= Behavioral Science & Policy =

Behavioral Science & Policy is a dual peer-reviewed academic journal. It is a joint publication of the Behavioral Science and Policy Association and the Brookings Institution Press. The journal was first published in 2015; the founding co-editors are Craig R. Fox (University of California, Los Angeles) and Sim B Sitkin (Duke University).

== Scope ==
The journal is primarily aimed at public, private and government sector policymakers, and articles must demonstrate both the empirical basis and the specific implications for policy and practice. The journal is dual-reviewed by a policy editor and an editor for the specific disciplinary field; they are then sent to outside referees, and, if accepted, professionally edited to ensure accessibility to scientists, lay readers and policy makers

The journal publishes in the disciplinary domains of behavioral economics, cognitive and brain science, organizational science, social psychology, political science, decision marketing and management sciences, and sociology. Policy areas include financial decision making, education, technology and innovation, health, justice and ethics, management and labor and energy and environment. The current senior policy editor is Carol Graham of the Brookings Institution.

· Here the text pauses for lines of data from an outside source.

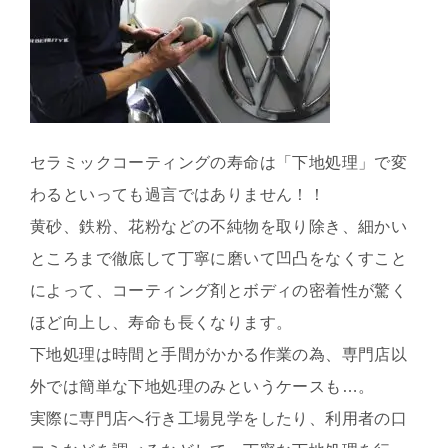
セラミックコーティングの寿命は「下地処理」で変
わるといっても過言ではありません！！
黄砂、鉄粉、花粉などの不純物を取り除き、細かい
ところまで徹底して丁寧に磨いて凹凸をなくすこと
によって、コーティング剤とボディの密着性が驚く
ほど向上し、寿命も長くなります。
下地処理は時間と手間がかかる作業の為、専門店以
外では簡単な下地処理のみというケースも…。
実際に専門店へ行き工場見学をしたり、利用者の口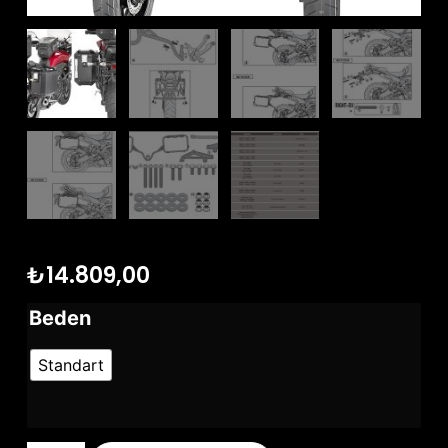
₺
14.809,00
Beden
Standart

The main journal accepts: proposals (≈2,500 words), reports (≈3,000 words), findings (≈4,000) and reviews (≈5,000 words). It also publishes invitations, or requests from policymakers for contributions from behavioral scientists on a particular policy issue

== Indexing and access ==
Behavioral Science & Policy is abstracted and indexed in SCOPUS, Medline, and Project MUSE. The journal's ISSN is 2379-4607 (print) and ISSN 2379-4615 (online). The accepted articles are available open access until the completion date of an issue; they are subsequently subscription access only.